Nielsen moved to Britain from South Africa with his parents as a teenager and was already a keen follower of the sport; by a happy coincidence his non-racing parents settled in Epsom.
It meant that the avid young racing fan was able to put together his own individual and unique pre-Derby entertainment.
“I used to go up to the track in the morning two days before the Classic and watch Vincent O’Brien’s horses have a spin around with Lester,” he recalls.

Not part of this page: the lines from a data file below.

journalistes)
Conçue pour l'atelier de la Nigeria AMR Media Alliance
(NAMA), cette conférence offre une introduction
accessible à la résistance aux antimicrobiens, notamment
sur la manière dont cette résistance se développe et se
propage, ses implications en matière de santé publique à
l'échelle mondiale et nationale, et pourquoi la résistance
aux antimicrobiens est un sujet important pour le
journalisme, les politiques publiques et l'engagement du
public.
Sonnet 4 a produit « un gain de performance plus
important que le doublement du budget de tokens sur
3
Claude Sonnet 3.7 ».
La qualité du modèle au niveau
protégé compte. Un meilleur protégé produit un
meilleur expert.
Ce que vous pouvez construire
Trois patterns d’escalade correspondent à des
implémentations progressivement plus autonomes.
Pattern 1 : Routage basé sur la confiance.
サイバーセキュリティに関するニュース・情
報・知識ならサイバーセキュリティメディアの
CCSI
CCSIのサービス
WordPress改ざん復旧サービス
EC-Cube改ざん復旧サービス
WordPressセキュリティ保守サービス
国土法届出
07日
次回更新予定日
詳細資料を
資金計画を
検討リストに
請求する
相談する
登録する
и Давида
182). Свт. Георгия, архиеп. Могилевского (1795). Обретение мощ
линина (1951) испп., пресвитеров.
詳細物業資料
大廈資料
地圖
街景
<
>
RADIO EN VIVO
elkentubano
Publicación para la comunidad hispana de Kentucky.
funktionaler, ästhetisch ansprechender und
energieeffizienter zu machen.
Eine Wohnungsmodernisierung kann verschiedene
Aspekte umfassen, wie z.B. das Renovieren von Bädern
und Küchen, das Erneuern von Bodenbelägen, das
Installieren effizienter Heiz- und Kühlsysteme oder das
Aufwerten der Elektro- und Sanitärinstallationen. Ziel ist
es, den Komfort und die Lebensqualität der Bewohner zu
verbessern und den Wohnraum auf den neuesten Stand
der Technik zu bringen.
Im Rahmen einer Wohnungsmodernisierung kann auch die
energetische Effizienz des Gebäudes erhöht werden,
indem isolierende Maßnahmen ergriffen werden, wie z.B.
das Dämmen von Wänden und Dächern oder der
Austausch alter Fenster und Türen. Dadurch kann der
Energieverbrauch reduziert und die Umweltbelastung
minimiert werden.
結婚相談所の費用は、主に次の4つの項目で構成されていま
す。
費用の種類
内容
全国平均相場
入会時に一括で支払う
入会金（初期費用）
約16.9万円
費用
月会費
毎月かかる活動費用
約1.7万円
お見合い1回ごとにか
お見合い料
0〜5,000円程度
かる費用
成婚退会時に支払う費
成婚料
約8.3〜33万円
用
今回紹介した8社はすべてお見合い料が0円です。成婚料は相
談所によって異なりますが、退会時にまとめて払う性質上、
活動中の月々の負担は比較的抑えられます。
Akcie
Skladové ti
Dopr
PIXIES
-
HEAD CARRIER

“There was usually no one else there other than myself, and this was way before the breakfast with the stars mornings came along. It was a wonderful experience.
“I was at the Derby the year Snow Knight won in 1974 – I watched by sitting on a massive bookmaking sign!”
Kingsdown was purchased after sterling weakened in 2008 – the then US-based Nielsen’s initial plan had been to buy in London, but when prices weakened in the counties but stayed strong in London, the move to Berkshire was undertaken.
Much work has taken place at the property, and the owner-breeder seems very comfortable living on the outskirts of the training centre, just off on the main throughfare to the gallops; the clip clop of hooves a constant backdrop to his mornings.
Despite owning 13 or so broodmares and their followers, as well as a string of racehorses of varying ages, Nielsen has no plans to include a stud farm in his property portfolio.
“The communications here are excellent being so near to the M4 and I can go to London any time I want,” he explains. “This is beautiful countryside around here, I do love it.
“I keep all the mares at Watership Down and Kiltinan and the studs do a great job. They have produced some good horses for me, and they have had some very good horses themselves – as they have once again proved in the last month!
“There is not much wrong with what they are doing, and Watership is not far from here at all so it is easy to go and see the foals, the youngstock and any yearlings in sales prep. I go to Ireland around twice a year, too.
“There is no reason for me to change anything, and try and do that part of it too – people who know much more than I do can tell me what is right and wrong. I have no expertise, I’ll stick to reading pedigrees!”